Commodities Agrícolas
Forte queda em NY. Os preços futuros do açúcar fecharam com forte queda na sexta-feira, atingindo o menor patamar dos últimos cinco meses, pressionados pelo aumento do dólar sobre outras moedas estrangeiras, segundo analistas ouvidos pela agência Bloomberg. Na bolsa de Nova York, os contratos para maio encerraram a 11,59 centavos de dólar por libra-peso, com recuo de 78 pontos. Na bolsa de Londres, os contratos para maio fecharam a US$ 318 a tonelada, com baixa de US$ 16,90. As especulações de que a produção global da safra 2009/10 será suficiente para evitar a escassez de oferta também tiraram o suporte da commodity. No mercado paulista, a saca de 50 quilos fechou sexta-feira a R$ 32,58, segundo o índice Cepea/Esalq. No mês, os preços acumulam alta de 3,8%.
Dólar fortalecido. A valorização do dólar sobre outras moedas estrangeiras tirou o suporte dos preços futuros do café, na sexta-feira, nas bolsas internacional.

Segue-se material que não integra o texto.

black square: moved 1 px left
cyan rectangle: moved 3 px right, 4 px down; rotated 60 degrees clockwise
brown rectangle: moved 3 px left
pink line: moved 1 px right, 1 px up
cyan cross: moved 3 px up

Com a moeda americana fortalecida, a demanda pelas commodities agrícolas perde o fôlego, afirmam analistas ouvidos pela agência Bloomberg. Na bolsa de Nova York, os contratos para maio fecharam o pregão a US$ 1,1330 a libra-peso, com queda de 150 pontos. Em Londres, os contratos para maio encerraram a US$ 1.631 a tonelada, com recuo de US$ 43. A maior colheita do Brasil nesta safra, estimada em torno de 45 milhões de sacas, também ajudou a pressionar as cotações. No mercado paulista, a saca de 60 quilos do café fechou a R$ 262,51, segundo o índice Cepea/Esalq. No acumulado deste mês, a queda do grão atinge 2,8%.

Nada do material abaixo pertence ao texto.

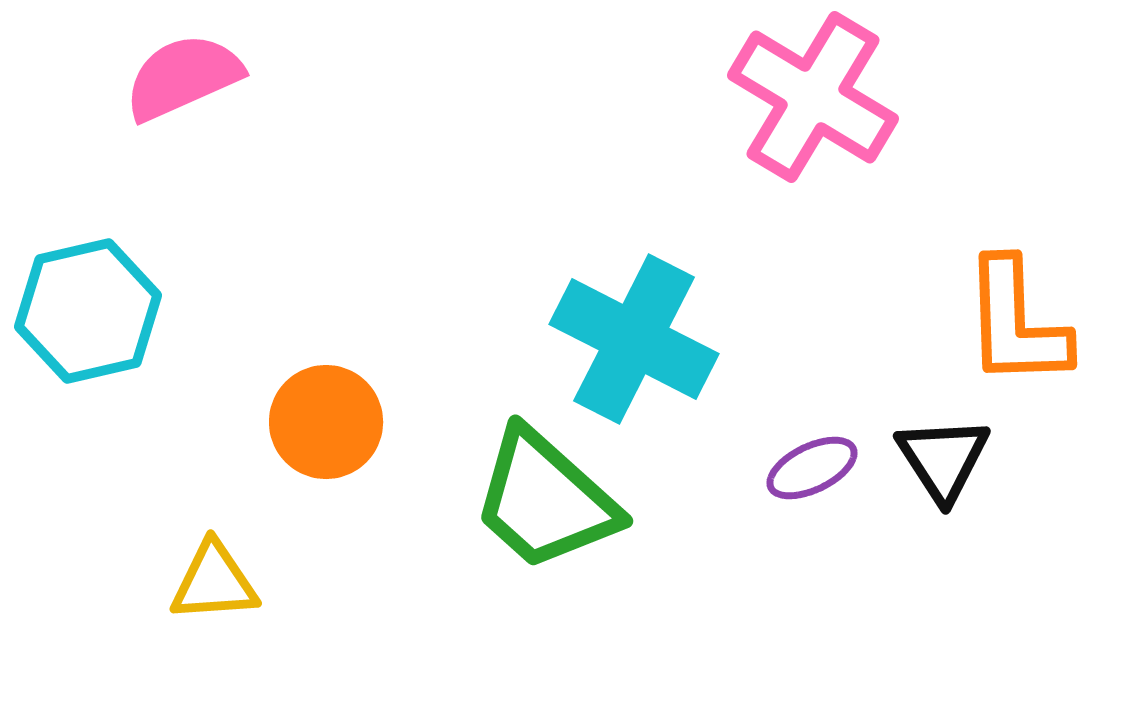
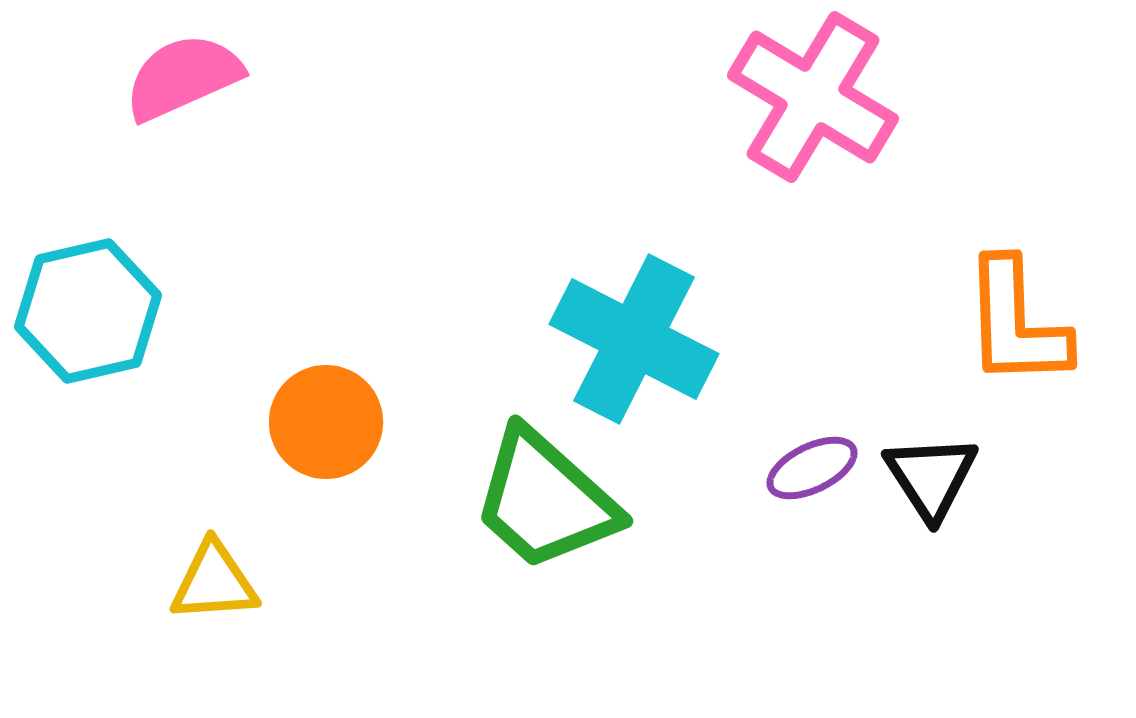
black triangle: moved 12 px left, 18 px down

Sem ameaça do frio. Pressionados pela valorização do dólar sobre uma cesta de moedas estrangeiras, os preços futuros do suco de laranja concentrado e congelado recuaram, na sexta-feira, na bolsa de Nova York. Os contratos para maio encerraram o pregão a 77,30 centavos de dólar por libra-peso, com recuo de 210 pontos. Na quinta-feira, as notícias de que o clima frio poderá prejudicar a safra de laranja da Califórnia deram sustentação às cotações, mas não foram suficientes para manter o suporte na sexta-feira. A razão é que o clima não deve representar risco aos pomares, afirmaram analistas ouvidos pela agência Dow Jones. No mercado paulista, a caixa de 40,8 quilos da laranja destinada às indústrias fechou na sexta-feira a R$ 6,92, segundo o índice Cepea/Esalq.
Seca na Argentina. A colheita de trigo na Argentina poderá ser afetada por conta da seca no país, informou a Bolsa de Cereais de Buenos Aires à agência Bloomberg. O clima seco poderá prejudicar o rendimento das lavouras de trigo. Os agricultores devem colher um volume inferior a 9,7 milhões de toneladas de trigo. A Argentina, principal fornecedor para o Brasil, recebeu menos da metade das chuvas previstas para ocorrerem durante o período de plantio. Na sexta-feira, os preços futuros do cereal recuaram por conta das informações de que a crise financeira poderá afetar a demanda. Em Kansas, os contratos para maio fecharam a US$ 5,9375 o bushel, recuo de 8,25 centavos. No Paraná, a cotação média da saca de 60 quilos fechou a R$ 25,58, na sexta-feira, segundo o Deral.